The problem:
Output the full listing exactly as written, with no pictures in it.
(Beginning of Exercise material)
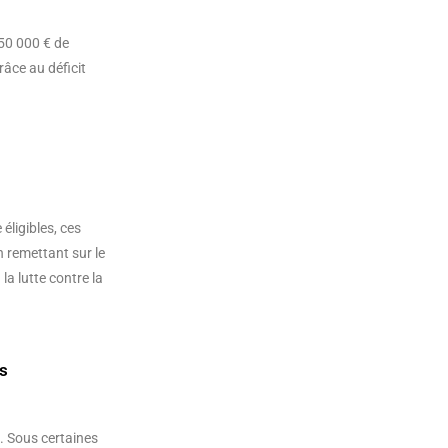
 50 000 € de
âce au déficit
́ligibles, ces
En remettant sur le
 la lutte contre la
es
. Sous certaines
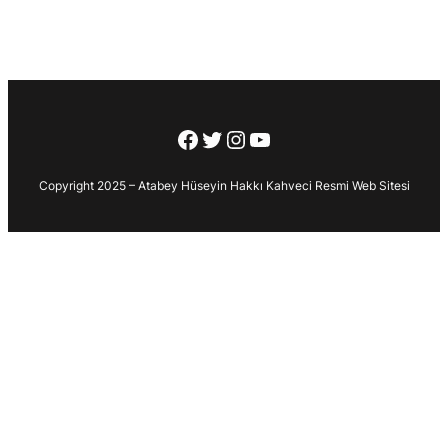
Facebook
Twitter
Instagram
YouTube
Copyright 2025 – Atabey Hüseyin Hakkı Kahveci Resmi Web Sitesi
(End of Exercise material)
Solution:
 50 000 € de
âce au déficit
́ligibles, ces
En remettant sur le
 la lutte contre la
es
. Sous certaines
Facebook
Twitter
Instagram
YouTube
Copyright 2025 – Atabey Hüseyin Hakkı Kahveci Resmi Web Sitesi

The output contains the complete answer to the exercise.